Give back, unaltered, the lines from the one with "Überdosierung zu vermeiden." to the end of the material, omitting pictures.

» Material supplied
○ ○ ○

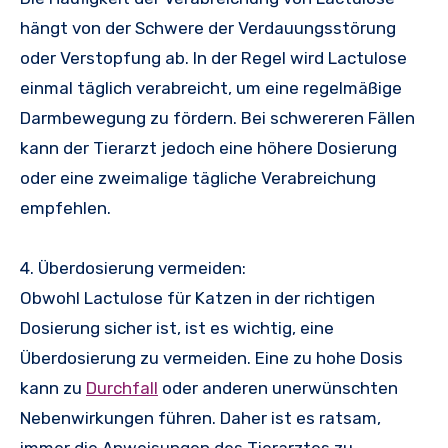
hängt von der Schwere der Verdauungsstörung
oder Verstopfung ab. In der Regel wird Lactulose
einmal täglich verabreicht, um eine regelmäßige
Darmbewegung zu fördern. Bei schwereren Fällen
kann der Tierarzt jedoch eine höhere Dosierung
oder eine zweimalige tägliche Verabreichung
empfehlen.
4. Überdosierung vermeiden:
Obwohl Lactulose für Katzen in der richtigen
Dosierung sicher ist, ist es wichtig, eine
Überdosierung zu vermeiden. Eine zu hohe Dosis
kann zu
Durchfall
oder anderen unerwünschten
Nebenwirkungen führen. Daher ist es ratsam,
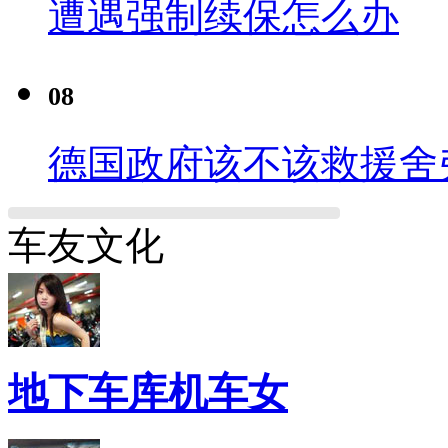
遭遇强制续保怎么办
08
德国政府该不该救援舍
车友文化
地下车库机车女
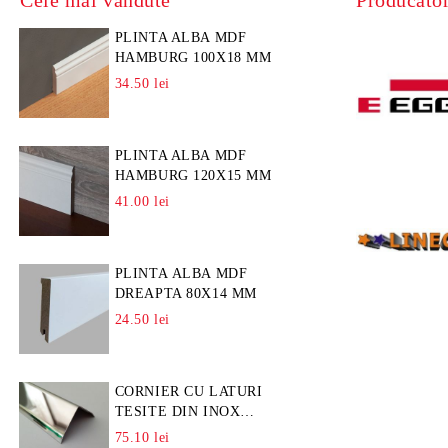
Cele mai vandute
Producator
PLINTA ALBA MDF
HAMBURG 100X18 MM
34.50 lei
PLINTA ALBA MDF
HAMBURG 120X15 MM
41.00 lei
PLINTA ALBA MDF
DREAPTA 80X14 MM
24.50 lei
CORNIER CU LATURI
TESITE DIN INOX
L=A=25MM
75.10 lei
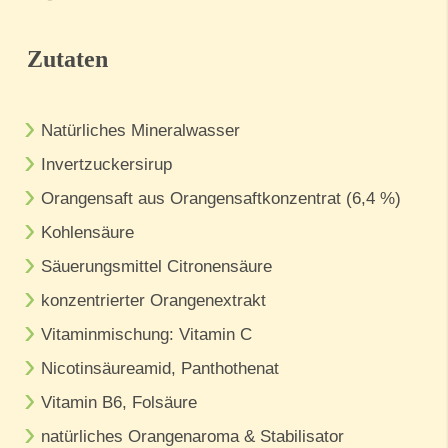
Zutaten
Natürliches Mineralwasser
Invertzuckersirup
Orangensaft aus Orangensaftkonzentrat (6,4 %)
Kohlensäure
Säuerungsmittel Citronensäure
konzentrierter Orangenextrakt
Vitaminmischung: Vitamin C
Nicotinsäureamid, Panthothenat
Vitamin B6, Folsäure
natürliches Orangenaroma & Stabilisator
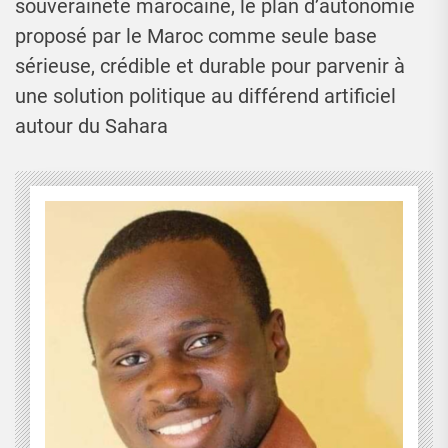
souveraineté marocaine, le plan d’autonomie
proposé par le Maroc comme seule base
sérieuse, crédible et durable pour parvenir à
une solution politique au différend artificiel
autour du Sahara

○ ○ ○

» Answer box
Überdosierung zu vermeiden. Eine zu hohe Dosis
kann zu
Durchfall
oder anderen unerwünschten
Nebenwirkungen führen. Daher ist es ratsam,
遭遇强制续保怎么办
08
德国政府该不该救援舍
车友文化
地下车库机车女
Cele mai vandute
Producator
PLINTA ALBA MDF
HAMBURG 100X18 MM
34.50 lei
PLINTA ALBA MDF
HAMBURG 120X15 MM
41.00 lei
PLINTA ALBA MDF
DREAPTA 80X14 MM
24.50 lei
CORNIER CU LATURI
TESITE DIN INOX
L=A=25MM
75.10 lei
Zutaten
Natürliches Mineralwasser
Invertzuckersirup
Orangensaft aus Orangensaftkonzentrat (6,4 %)
Kohlensäure
Säuerungsmittel Citronensäure
konzentrierter Orangenextrakt
Vitaminmischung: Vitamin C
Nicotinsäureamid, Panthothenat
Vitamin B6, Folsäure
natürliches Orangenaroma & Stabilisator
souveraineté marocaine, le plan d’autonomie
proposé par le Maroc comme seule base
sérieuse, crédible et durable pour parvenir à
une solution politique au différend artificiel
autour du Sahara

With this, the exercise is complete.